**WHAT YOU NEED TO DO:**
Keep the pictures out and restate every record exactly.

[Data extracted from a collection]

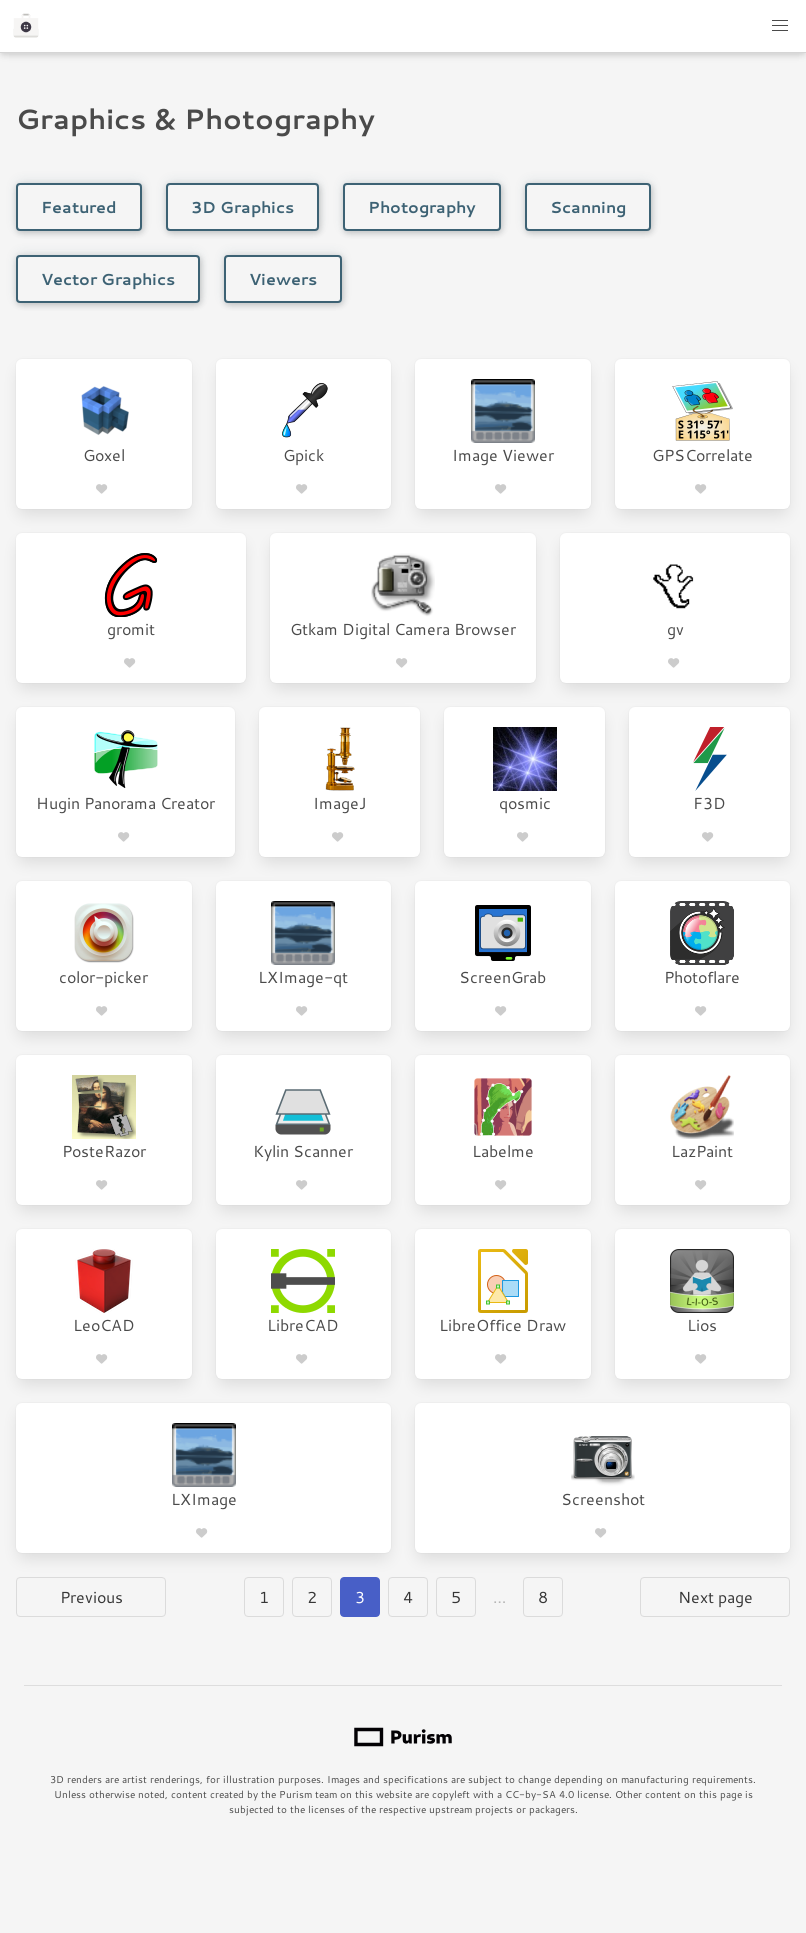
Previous (91, 1596)
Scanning (588, 206)
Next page (715, 1596)
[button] (780, 26)
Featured (79, 206)
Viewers (283, 278)
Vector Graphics (108, 278)
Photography (422, 206)
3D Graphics (242, 206)
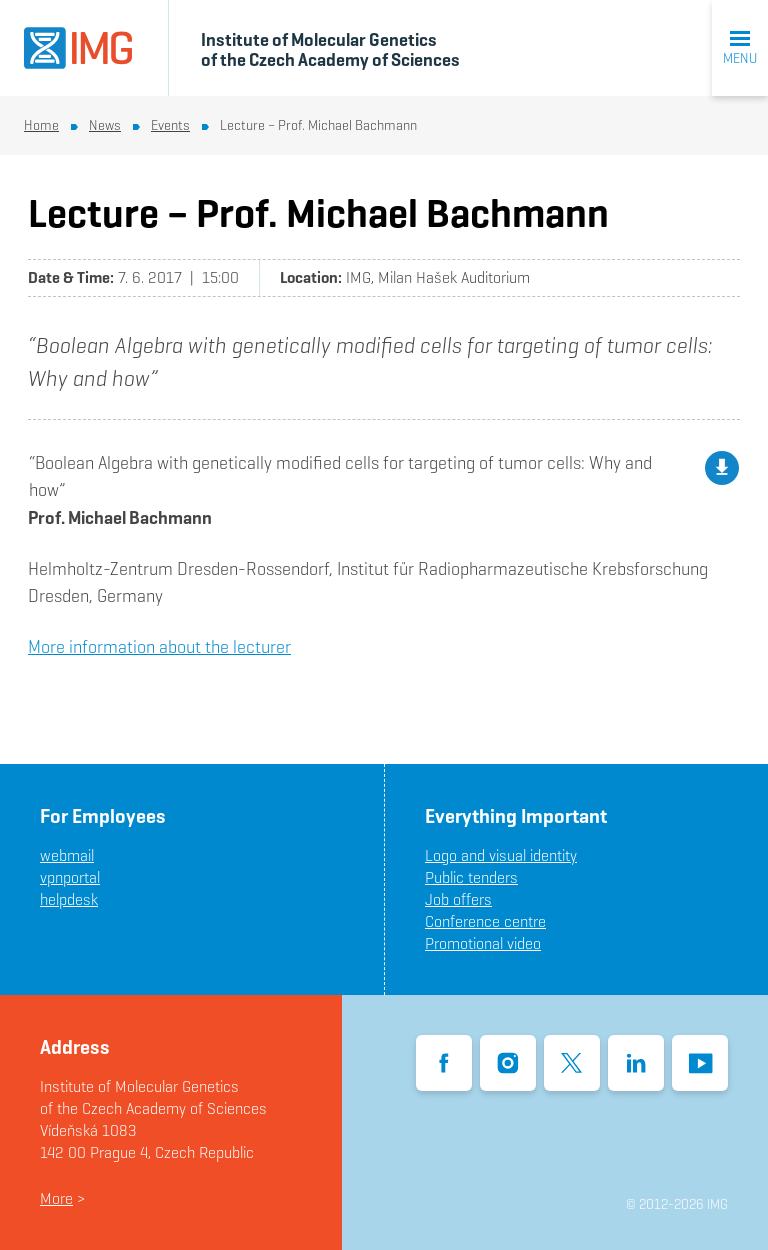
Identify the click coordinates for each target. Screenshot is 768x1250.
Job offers (458, 899)
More (56, 1198)
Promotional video (483, 943)
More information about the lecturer (159, 646)
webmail (67, 855)
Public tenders (471, 877)
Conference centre (485, 921)
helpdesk (69, 899)
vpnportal (70, 877)
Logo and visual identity (501, 855)
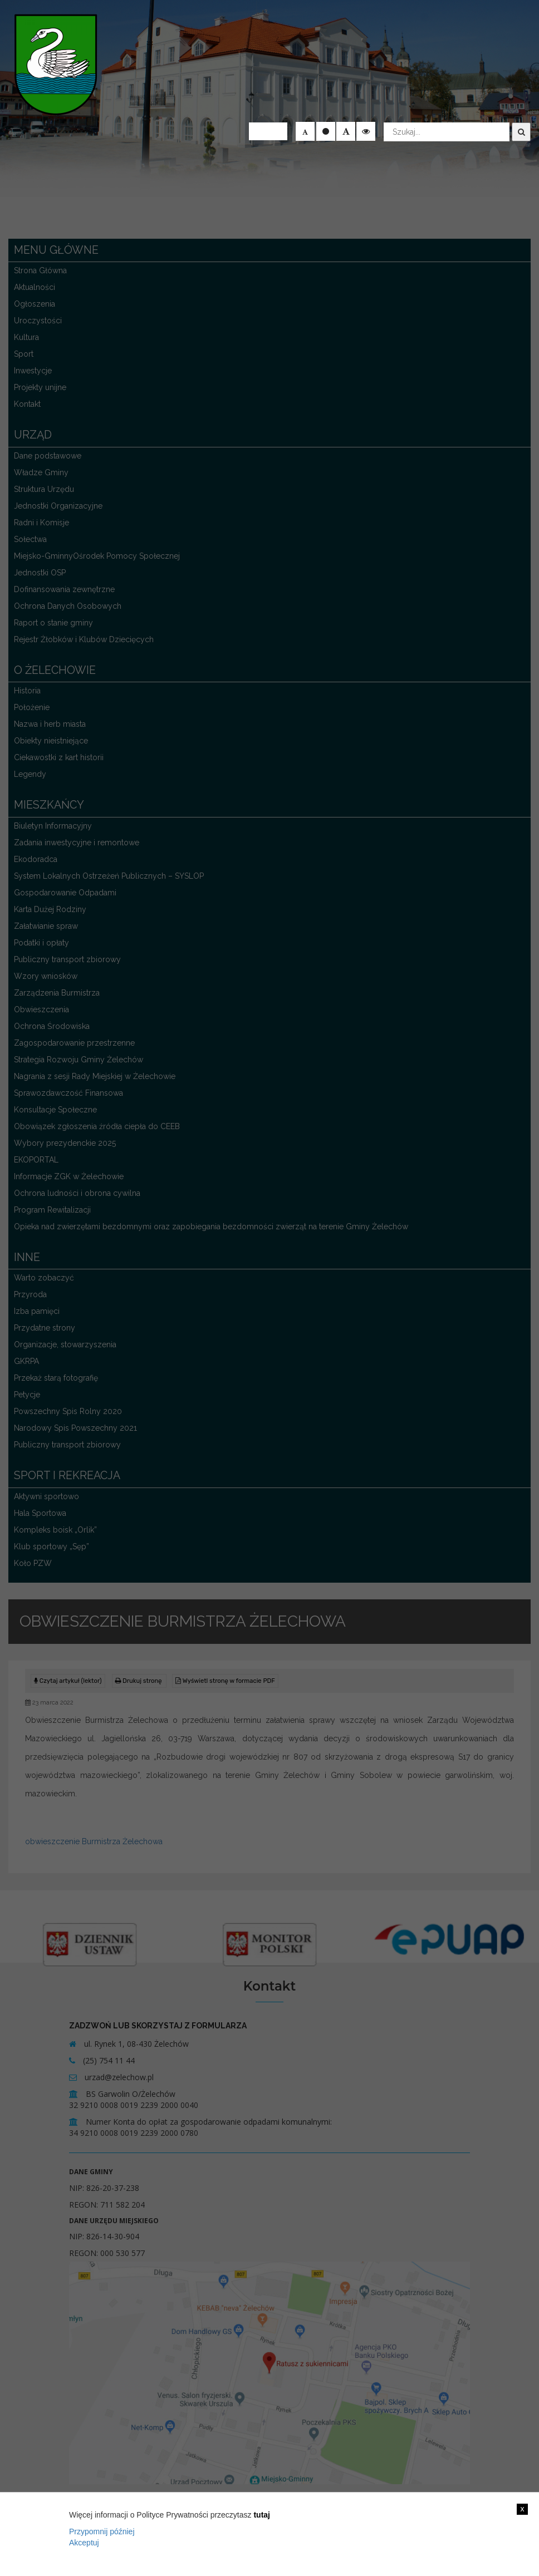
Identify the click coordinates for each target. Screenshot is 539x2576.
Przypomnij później (102, 2531)
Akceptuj (84, 2542)
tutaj (261, 2514)
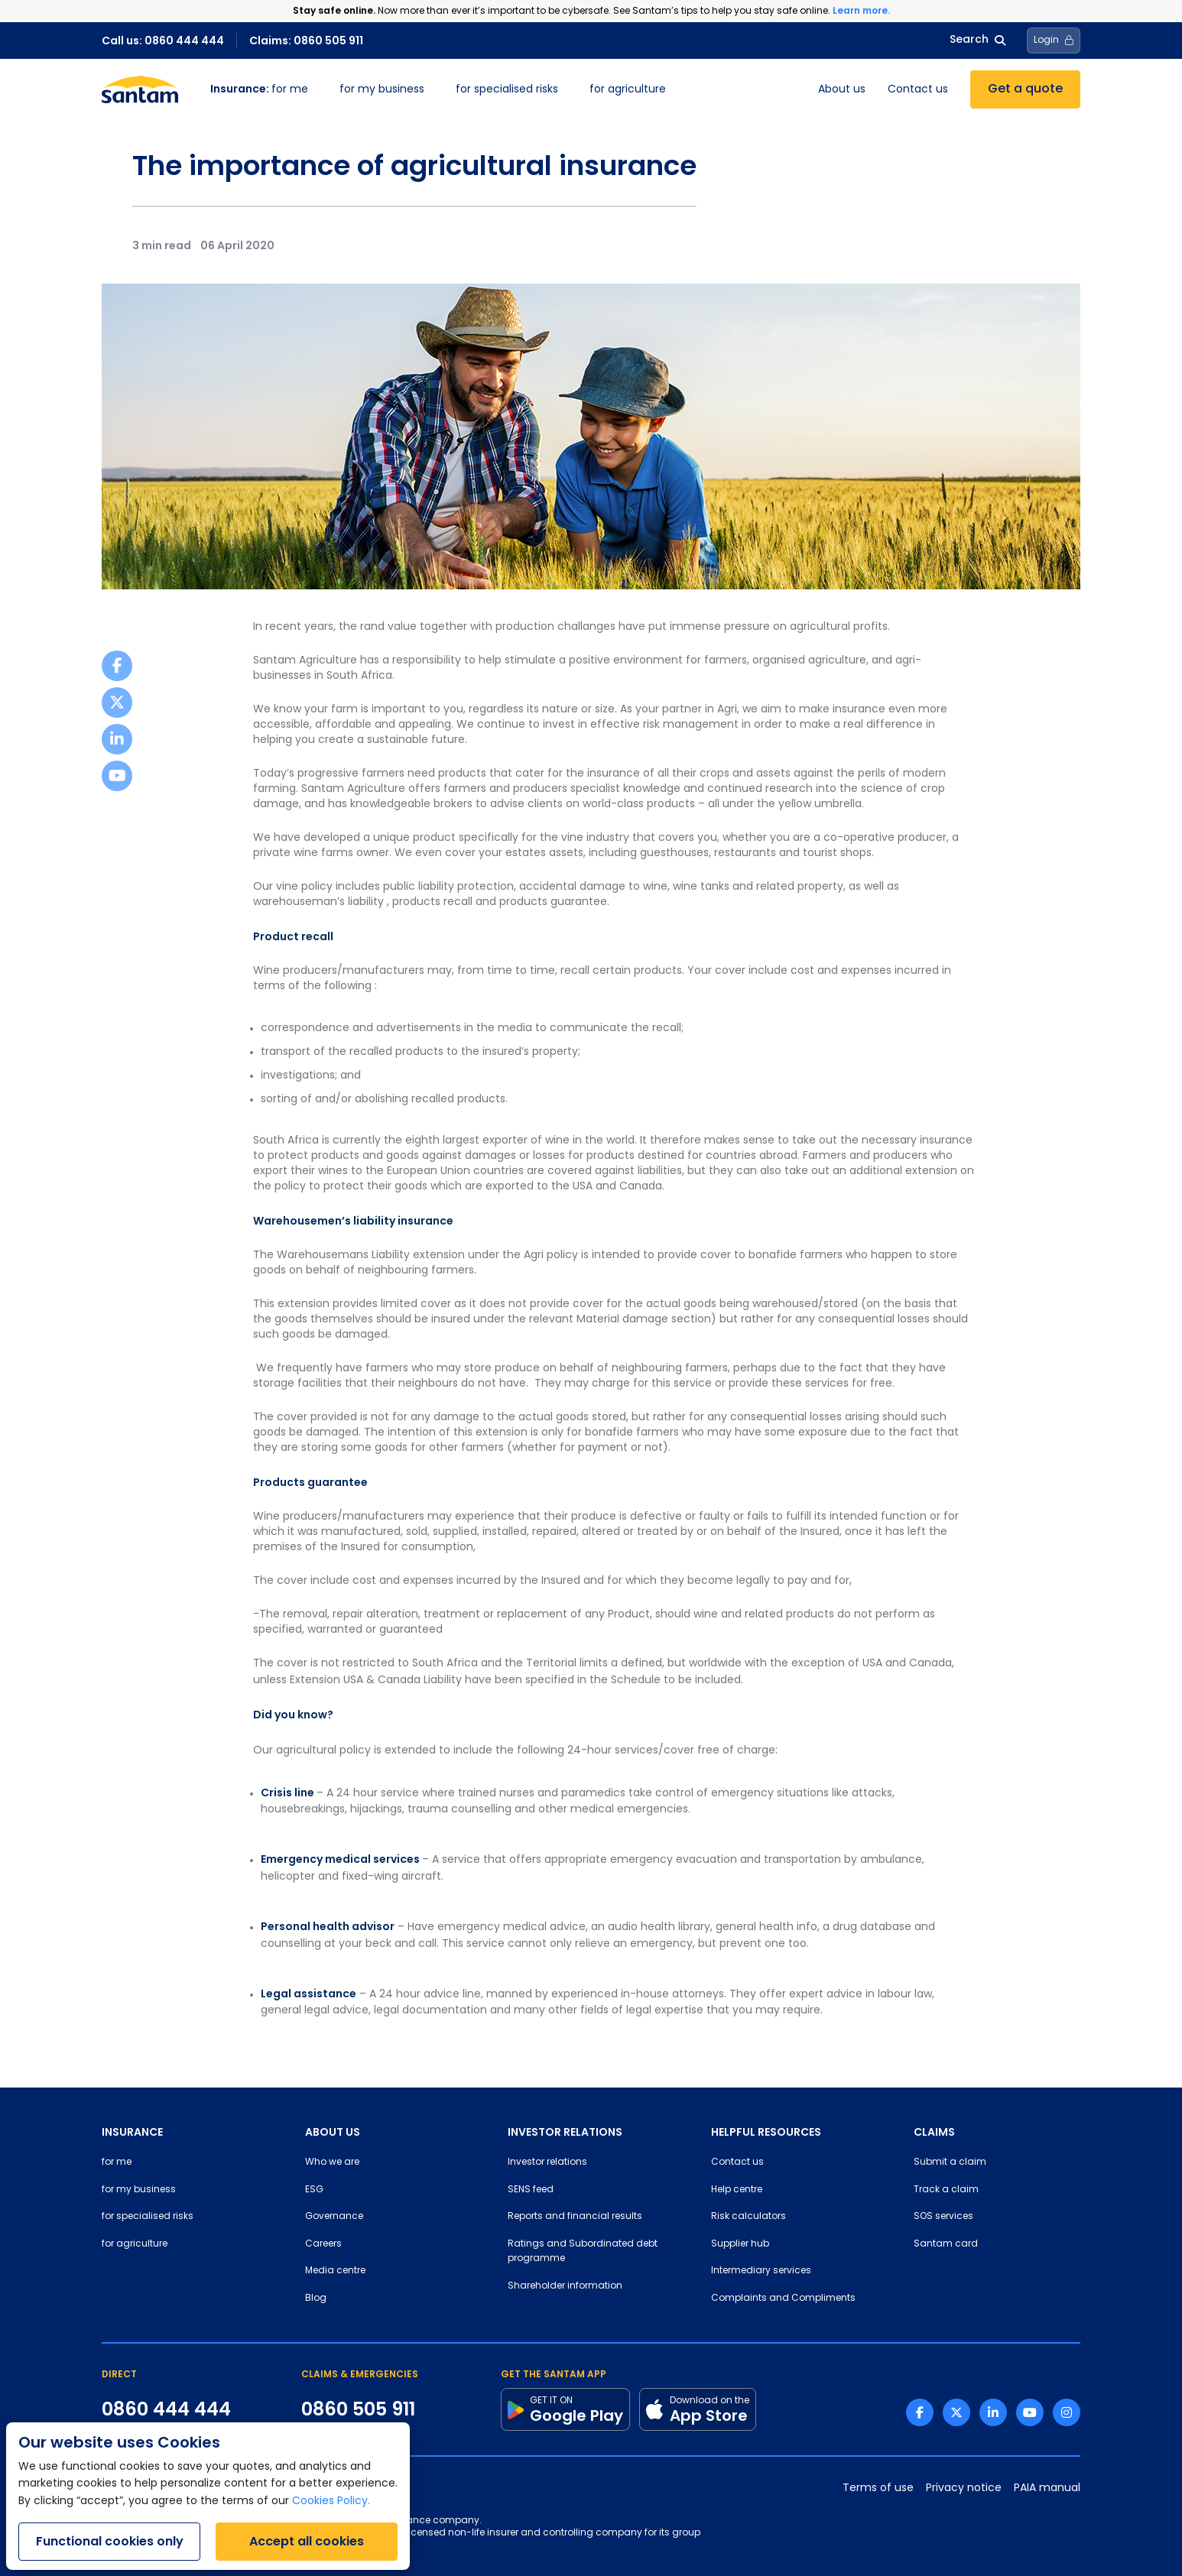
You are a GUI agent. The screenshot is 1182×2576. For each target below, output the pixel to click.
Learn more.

**REPLY:**
Previous (91, 1596)
Scanning (588, 206)
Next page (715, 1596)
[button] (780, 26)
Featured (79, 206)
Viewers (283, 278)
Vector Graphics (108, 278)
Photography (422, 206)
3D Graphics (242, 206)
Identify the click coordinates for each target. Screenshot is 768x1250.
Job offers (458, 899)
More (56, 1198)
Promotional video (483, 943)
More information about the lecturer (159, 646)
webmail (67, 855)
Public tenders (471, 877)
Conference centre (485, 921)
helpdesk (69, 899)
vpnportal (70, 877)
Logo and visual identity (501, 855)
Identify the click coordinates for each target. Screenshot is 539x2576.
Przypomnij później (102, 2531)
Akceptuj (84, 2542)
tutaj (261, 2514)
You are a GUI agent. The screenshot is 1182×2576. For each target below, output the pixel to click.
Learn more.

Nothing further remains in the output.